Packing credit is the most commonly used trade finance tool by an exporter. It is also called pre-shipment finance. And it is very important to small and medium enterprises for their financing needs. The international sales cycle is comparatively longer than that of domestic sales. This makes packing credit a very convenient and handy line of credit for exporters.
Definition of Packing Credit
Packing credit is basically a loan provided to exporters or sellers to finance the goods’ procurement before shipment. The bank will make the funds available to a letter of credit issued favoring the seller and a confirmed order for selling the goods or services. The advance is provided to purchase raw materials, process, manufacture, pack, market, and transport the required goods and services.
At times, it also works to finance the working capital. And also to meet the requirements of wages, travel expenses, utility payments, etc., for companies listed as exporters.
Generally, importers are not ready to advance payments to exporters as it is not secure and full of risk for them. In such scenarios, the facility of export packing credit supports the exporter’s supply chain and provides the funds to bridge the gap until the final payment. The bank issuing the packing credit will usually advance the partial or full proportion of the invoice, depending on the assumed risk. It is especially viable for exporters who export goods overseas as it has a more flexible repayment plan than the usual bank loans. The loan can be in either the exporter’s currency or another easily convertible currency mutually decided by both the exporter and the lending bank.

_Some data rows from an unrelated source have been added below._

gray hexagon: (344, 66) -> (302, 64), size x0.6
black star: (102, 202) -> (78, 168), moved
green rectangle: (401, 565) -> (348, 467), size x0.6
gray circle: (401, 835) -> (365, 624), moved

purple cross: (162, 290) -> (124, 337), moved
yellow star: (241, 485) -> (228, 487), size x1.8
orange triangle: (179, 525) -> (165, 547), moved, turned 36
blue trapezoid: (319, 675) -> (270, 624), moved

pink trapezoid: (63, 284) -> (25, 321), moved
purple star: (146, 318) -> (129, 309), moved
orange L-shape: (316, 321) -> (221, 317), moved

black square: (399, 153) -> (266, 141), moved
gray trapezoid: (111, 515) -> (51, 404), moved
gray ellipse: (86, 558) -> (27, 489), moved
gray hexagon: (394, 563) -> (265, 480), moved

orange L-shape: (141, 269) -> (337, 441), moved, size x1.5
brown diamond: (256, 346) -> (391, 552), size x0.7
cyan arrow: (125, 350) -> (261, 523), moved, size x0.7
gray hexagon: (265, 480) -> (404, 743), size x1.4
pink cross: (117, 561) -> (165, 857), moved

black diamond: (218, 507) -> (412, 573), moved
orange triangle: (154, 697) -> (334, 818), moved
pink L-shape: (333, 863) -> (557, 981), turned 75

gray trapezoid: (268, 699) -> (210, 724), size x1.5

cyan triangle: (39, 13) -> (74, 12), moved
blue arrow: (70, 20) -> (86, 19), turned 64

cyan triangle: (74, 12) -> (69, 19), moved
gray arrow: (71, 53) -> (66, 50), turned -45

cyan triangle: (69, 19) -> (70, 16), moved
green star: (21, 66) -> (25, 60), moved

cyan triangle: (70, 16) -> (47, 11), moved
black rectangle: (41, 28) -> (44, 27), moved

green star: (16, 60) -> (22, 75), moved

Banks and other lending institutions follow their internal processes. Such as verification of the buyer, scrutiny of the purchase order, or the letter of credit to authenticate the transaction. However, the documentation and the credit process are not very complex in a packing credit loan. The loan can be in the form of a fund-based or a non-fund-based credit.
Features of Packing Credit
It has the following features:
The Self-liquidating feature is the most significant feature of it. The loan can be liquidated against the final payment of the goods and services or can even be converted to post-shipment finance post the shipment of the goods. This is extremely beneficial to small exporters who may not have the required capital. This also eliminates a lot of risk from the financing as the bank has the assurance of payment before the exporter receives the proceeds.
Credit to Buy Goods
Packing credit is convenient to purchase expensive goods or raw materials even if they exceed the set budget.
Covers Manufacturing Expenses
Packing credit also covers manufacturing-related expenses like wages, the cost of raw materials, etc. This is especially useful if the exporter has outsourced all or a part of the goods to be shipped.
Lower Rate of Interest
Packing credit charges a lower interest rate than a typical overdraft facility. All the banks may not have standard interest rates for it as it varies depending on the business’ nature, borrowing amount, etc. However, it will surely be lower than various standard loans.
Flexible Terms of Credit
Due to its self-liquidating feature and customized loans, it enjoys flexible terms. The bank allows the exporter to repay the loan after receiving the final payment. And continues to finance all the interim needs of the exporter.
Continue reading – Advantages and Disadvantages of Packing Credit
Packing credit is essential for pre-shipment finance available to the exporters. Instead of emptying their own liquid reserves, the banks and other lending institutions provide them with a cheap and convenient way to support their supply chains.